Another year of writing this blog comes to an end. A colleague at work the other day commented on this practice, wondering whether I have found it to be a good discipline. I think that to be true. I don’t quite write something every week, although most weeks I do – generally alternating poetry and prose. I sort of wind my way through each week, looking for a muse in some form or the other to generate a thought, or spark an insight. It doesn’t always happen, and when that it is the case, I sit downstairs in the basement on a Saturday night and start pondering the first thing that comes to mind. Generally something comes together. Writing is funny that way: sometimes it just clicks and other times, not.
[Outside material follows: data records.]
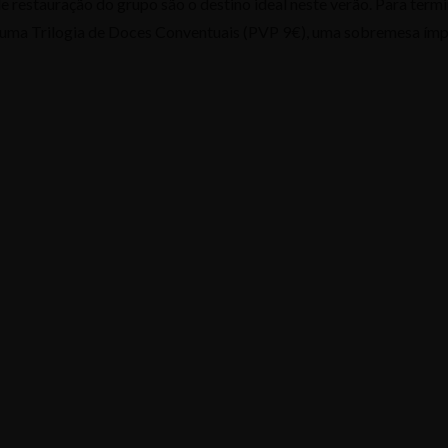
e restauração do grupo são o destino ideal neste verão. Para term
e uma Trilogia de Doces Conventuais (PVP 9€), uma sobremesa ím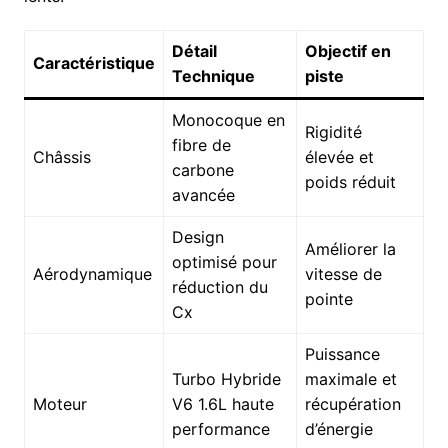
Détail
Objectif en
Caractéristique
Technique
piste
Monocoque en
Rigidité
fibre de
Châssis
élevée et
carbone
poids réduit
avancée
Design
Améliorer la
optimisé pour
Aérodynamique
vitesse de
réduction du
pointe
Cx
Puissance
Turbo Hybride
maximale et
Moteur
V6 1.6L haute
récupération
performance
d’énergie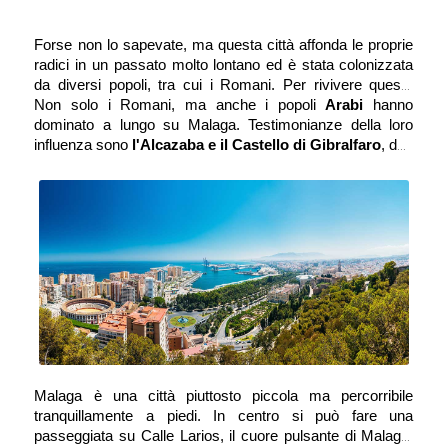
Forse non lo sapevate, ma questa città affonda le proprie 
radici in un passato molto lontano ed è stata colonizzata 
da diversi popoli, tra cui i Romani. Per rivivere questo 
pezzo di storia antica si può visitare il Teatro Romano, il 
Non solo i Romani, ma anche i popoli 
Arabi
 hanno 
cui ingresso è gratuito. Basteranno pochi minuti al suo 
dominato a lungo su Malaga. Testimonianze della loro 
interno per essere trasportati indietro nel tempo! Risalente 
influenza sono 
l'Alcazaba e il Castello di Gibralfaro
, due 
al I secolo d.C., fu riscoperto solo nel 
fortezze collegate fra loro da una lunga muraglia e dalle 
1951
.
quali si può ammirare un panorama mozzafiato sulla città 
e sul mare. Sono un esempio di architettura difensiva ben 
conservata e possono essere visitate anche all’interno.
Malaga è una città piuttosto piccola ma percorribile 
tranquillamente a piedi. In centro si può fare una 
passeggiata su Calle Larios, il cuore pulsante di Malaga.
I mentioned this to another colleague the other day; we were talking about academic writing in this instance. She was asking me about a paper I gave at a conference, and I could tell her that the paper under discussion nearly wrote itself. An idea fell in my lap, and I did some research around it, but the basic form of the essay was in place and I researched to span gaps and to strengthen pillars. But at other times, I do copious research; reading and reading with a view to finding some idea to chase after. For such a paper, every paragraph is pure effort.
I think, to some degree, I have been well served by another colleague of mine, who speaks of the classroom as a workshop, inviting students to test out ideas and play around a bit – not being too anxious about piety, or fidelity, or orthodoxy in his space. They can take on those concerns when they leave his class, or not. In a way, I find this space to be something like that. Here, I sit down and write and refuse to worry about my writing passing the muster of an editor, or a publishing gate keeper of some sort. I just write for the joy in writing.
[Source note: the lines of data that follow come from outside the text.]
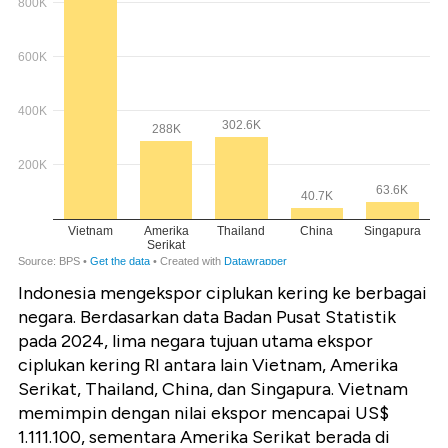
Indonesia mengekspor ciplukan kering ke berbagai
negara. Berdasarkan data Badan Pusat Statistik
pada 2024, lima negara tujuan utama ekspor
ciplukan kering RI antara lain Vietnam, Amerika
Serikat, Thailand, China, dan Singapura. Vietnam
memimpin dengan nilai ekspor mencapai US$
1.111.100, sementara Amerika Serikat berada di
But this joy, like so many other joys, is fueled by facilities empowered by practice. I write more easily when I write often, I think. And so, when it is time to write an academic piece, I think that the time I have spent in this workshop, or gym, or studio called “stillvoicing” has prepared me to get to work. Or at least that’s what I’m imagining today. The freedom this space affords, allows me to stretch in new ways, and develop new skills that make their way into a different kind of public.
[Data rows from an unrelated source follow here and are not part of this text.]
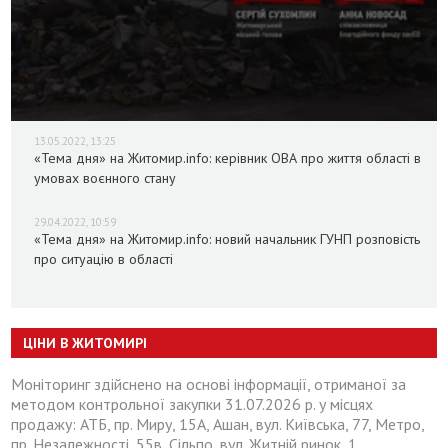
13.05.2022, 13:25
«Тема дня» на Житомир.info: керівник ОВА про життя області в
умовах воєнного стану
29.04.2022, 10:59
«Тема дня» на Житомир.info: новий начальник ГУНП розповість
про ситуацію в області
ЦІНИ В ЖИТОМИРІ
Моніторинг здійснено на основі інформації, отриманої за
методом контрольної закупки 31.07.2026 р. у місцях
продажу: АТБ, пр. Миру, 15А, Ашан, вул. Київська, 77, Метро,
пр. Незалежності, 55в, Сільпо, вул. Житній ринок, 1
And so I write: sometimes prose and sometimes poetry. I remember hearing Leonard Cohen in a CBC interview some years ago, where he said that being a poet is a verdict not a decision, or self-declaration. I suppose that is true for writers of other genres as well. Many people write; but I’m not sure how many writers there are, or poets, or artists. But then again, I don’t know that this much matters. If writing brings some joy, or meaning, or relief, that is reason enough to write. And perhaps, from time to time, that reason translates into something worth reading.